El sigilo de la sanitaria dejaba tristes lamentos a su espalda cuando me indicaba: “ponle algo de abrigo en las piernas. Si le duele más que se tome esto; te lo dejo. 
¿Eres su hijo? Me preguntó de pasada. No, contesté distraído, soy voluntario. “Se marchó sonriendo. Sonaba la alarma en la habitación de al lado gritándole al silencio. 

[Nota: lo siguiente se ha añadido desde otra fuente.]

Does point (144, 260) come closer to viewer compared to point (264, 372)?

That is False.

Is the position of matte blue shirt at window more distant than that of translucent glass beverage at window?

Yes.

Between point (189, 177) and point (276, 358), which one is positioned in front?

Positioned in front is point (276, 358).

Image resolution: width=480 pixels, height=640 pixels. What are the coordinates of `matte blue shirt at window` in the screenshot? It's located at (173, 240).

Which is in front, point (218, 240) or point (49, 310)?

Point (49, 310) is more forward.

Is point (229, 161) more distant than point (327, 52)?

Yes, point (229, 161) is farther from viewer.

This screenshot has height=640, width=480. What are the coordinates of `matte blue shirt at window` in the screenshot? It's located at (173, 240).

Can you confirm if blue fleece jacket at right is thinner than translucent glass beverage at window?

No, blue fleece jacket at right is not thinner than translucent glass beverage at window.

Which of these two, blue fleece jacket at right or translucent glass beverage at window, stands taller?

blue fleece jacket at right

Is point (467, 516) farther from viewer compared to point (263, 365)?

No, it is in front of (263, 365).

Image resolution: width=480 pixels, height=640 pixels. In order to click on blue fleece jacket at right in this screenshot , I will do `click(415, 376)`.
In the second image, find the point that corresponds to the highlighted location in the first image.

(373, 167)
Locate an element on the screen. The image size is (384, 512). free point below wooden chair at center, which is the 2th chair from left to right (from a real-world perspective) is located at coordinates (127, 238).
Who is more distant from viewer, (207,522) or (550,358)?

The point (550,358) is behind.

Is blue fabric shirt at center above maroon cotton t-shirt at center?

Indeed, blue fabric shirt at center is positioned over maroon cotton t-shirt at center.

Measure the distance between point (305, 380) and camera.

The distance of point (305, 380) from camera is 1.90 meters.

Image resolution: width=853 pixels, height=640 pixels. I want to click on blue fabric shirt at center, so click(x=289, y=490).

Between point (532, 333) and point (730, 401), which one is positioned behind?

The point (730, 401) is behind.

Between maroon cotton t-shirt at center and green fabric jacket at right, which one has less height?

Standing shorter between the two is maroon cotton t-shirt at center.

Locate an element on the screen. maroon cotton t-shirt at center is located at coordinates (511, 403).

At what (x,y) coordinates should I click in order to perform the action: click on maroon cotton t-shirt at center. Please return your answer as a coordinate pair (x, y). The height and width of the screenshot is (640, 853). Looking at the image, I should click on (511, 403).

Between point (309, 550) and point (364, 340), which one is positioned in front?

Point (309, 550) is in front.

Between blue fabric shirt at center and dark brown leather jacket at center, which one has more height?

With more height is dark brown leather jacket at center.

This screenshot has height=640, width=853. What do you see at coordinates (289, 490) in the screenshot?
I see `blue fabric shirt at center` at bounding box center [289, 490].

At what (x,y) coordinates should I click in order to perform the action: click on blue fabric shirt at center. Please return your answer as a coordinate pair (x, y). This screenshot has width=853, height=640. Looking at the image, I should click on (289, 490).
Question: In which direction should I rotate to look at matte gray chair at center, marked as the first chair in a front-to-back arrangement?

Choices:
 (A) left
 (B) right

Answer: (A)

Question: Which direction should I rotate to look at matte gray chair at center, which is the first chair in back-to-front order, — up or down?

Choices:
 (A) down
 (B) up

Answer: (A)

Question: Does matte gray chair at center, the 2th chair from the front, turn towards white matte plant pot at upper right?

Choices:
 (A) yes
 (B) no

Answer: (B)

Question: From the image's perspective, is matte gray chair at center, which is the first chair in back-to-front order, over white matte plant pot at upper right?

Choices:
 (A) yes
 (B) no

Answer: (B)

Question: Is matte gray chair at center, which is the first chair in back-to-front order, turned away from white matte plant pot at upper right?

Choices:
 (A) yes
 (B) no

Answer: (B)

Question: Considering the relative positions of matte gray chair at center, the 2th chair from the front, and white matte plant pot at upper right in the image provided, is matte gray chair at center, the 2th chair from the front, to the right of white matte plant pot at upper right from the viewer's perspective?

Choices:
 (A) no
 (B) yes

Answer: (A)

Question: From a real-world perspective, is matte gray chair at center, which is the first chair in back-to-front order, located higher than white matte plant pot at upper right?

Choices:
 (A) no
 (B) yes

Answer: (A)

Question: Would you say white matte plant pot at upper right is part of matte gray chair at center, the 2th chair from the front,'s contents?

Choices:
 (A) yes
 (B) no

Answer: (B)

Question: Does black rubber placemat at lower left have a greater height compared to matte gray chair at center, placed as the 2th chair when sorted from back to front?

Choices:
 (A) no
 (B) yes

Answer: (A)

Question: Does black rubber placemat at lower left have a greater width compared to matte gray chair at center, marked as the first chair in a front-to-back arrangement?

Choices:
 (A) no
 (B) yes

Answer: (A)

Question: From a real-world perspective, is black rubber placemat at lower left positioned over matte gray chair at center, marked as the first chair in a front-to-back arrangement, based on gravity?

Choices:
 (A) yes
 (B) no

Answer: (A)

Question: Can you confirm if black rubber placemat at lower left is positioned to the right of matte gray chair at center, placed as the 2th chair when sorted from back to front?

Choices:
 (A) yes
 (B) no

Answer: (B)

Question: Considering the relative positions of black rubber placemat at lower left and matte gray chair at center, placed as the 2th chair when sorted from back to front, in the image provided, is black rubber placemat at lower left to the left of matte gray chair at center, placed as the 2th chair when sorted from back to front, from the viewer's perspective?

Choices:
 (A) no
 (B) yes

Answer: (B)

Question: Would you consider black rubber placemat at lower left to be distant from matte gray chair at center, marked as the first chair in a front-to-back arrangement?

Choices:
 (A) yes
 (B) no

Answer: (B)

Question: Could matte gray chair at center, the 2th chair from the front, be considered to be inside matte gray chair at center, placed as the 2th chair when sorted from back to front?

Andrés. Bájese el camisón, le dije algo serio. Aquí no hace tanto calor. Contestó algo acerca de picores ¿Qué le pasa? Lo pregunté al ver como se señalaba las piernas. Puse más crema en ellas. Me miró manso, y triste. Qué tal la pomada nueva; lo pregunté varas veces. No contestó. Le daré algo de beber, murmuré acercándome. Fue imposible; era incapaz de incorporarse. Bueno, pues quédese quieto, ya lo intentaremos cuando tenga sed; le dije para relajarlo, y también: Si fuerza la espalda se le van a abrir otra vez los puntos. 
Desde hace dos meses dejé de escuchar, en ese pasillo sin silencio, sus ronquidos,  sus sorbitos de zumo,  y su  pie moviéndose terco y nervioso.